This Just In: Reading the Whole Thing Actually Helps
We’re developing into an intellectually lazy and selfish culture thanks to search, 140 characters, and RSS. But are the tools really to blame? Nope. Perhaps the tools are just a manifestation of a culture suffering from T.A.D.D. (technological attention deficit disorder), or perhaps we’re just misusing them. I suppose that’s somewhat of a moot point now; however, how we choose to behave and use the tools (vs. being used by the tools) can still be healthy.
You might be suffer from T.A.D.D. if…
- You only read the titles of blog posts
- You only read the first and last sentence of each paragraph
- You’re incapable of reading anything longer than one page
- You read a research document and you mentally snapshot the graphs, and proceed to use those stats in your next conversation
- You delicious dozens of articles/posts daily, and never review them
- You quote Tweets as facts without checking the associated links
- You find others frequently asking you, “Did you have a chance to read the whole email?”
- You regularly read subject headings of emails, and “forget” to read the rest
- You delete voicemails before listening to them (although…voicemails really are the worst thing on earth)
What are the consequences of T.A.D.D.?
- You misquote things regularly – even though you have no idea you’re doing so
- You rarely get the full picture (on much of anything)

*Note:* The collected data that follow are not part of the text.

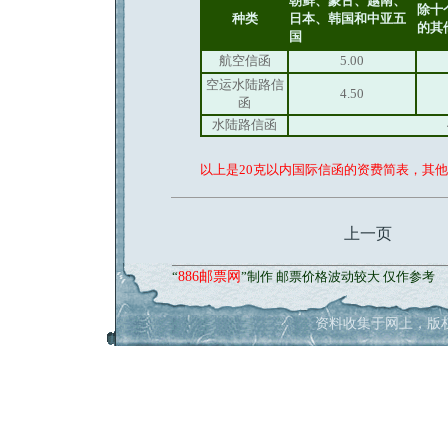
朝鲜、蒙古、越南、
除十
种类
日本、韩国和中亚五
的其
国
航空信函
5.00
空运水陆路信
4.50
函
水陆路信函
以上是20克以内国际信函的资费简表，其
网址大全
上一页
“
886邮票网
”制作 邮票价格波动较大 仅作参考
资料收集于网上，版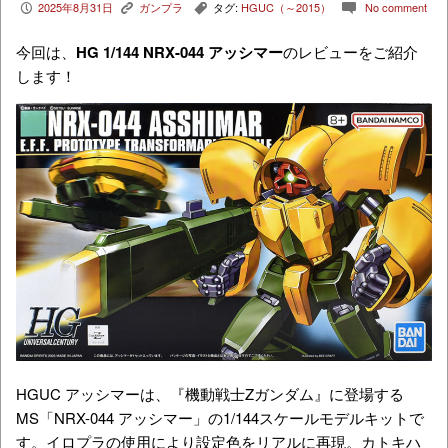
2025年8月31日
ガンプラ
タグ:
HGUC（～2015）
No comment
P
K
,
c
今回は、
HG 1/144
NRX-044
アッシマー
のレビューをご紹介
します！
HGUC アッシマーは、『機動戦士Zガンダム』に登場する
MS「NRX-044 アッシマー」の1/144スケールモデルキットで
す。イロプラの使用により設定色をリアルに再現。カトキハ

- You overwhelm and immobilize yourself under a mound of data snippets
- You never let your brain fully process an idea
- You kill meetings because you didn’t read the whole email, and start a debate about something that was already addressed
- If the author is a client, friend, or coworker you inadvertently tell the author their time isn’t as valuable as yours
- Books hurt your brain, eventually shaping you into one, shallow, person
- You can’t truly tackle, understand, and help bring change to complex problems
- Your ideas will be about as long-term oriented as your information consumption habits
- You become impatient far too easily — mostly with other people
Clean up your blog reader (hopefully I make the cut!), unfollow some people, read a book, read the whole email, pick up a reputable magazine, and stretch your brain, show some discipline, show others you care by not asking questions that were already addressed, and truly learn about a small handful of meaningful topics vs. frantically learning a little about a lot.
If you’re wondering how the internet really is affecting culture, check out the Pew Internet & American Life Project.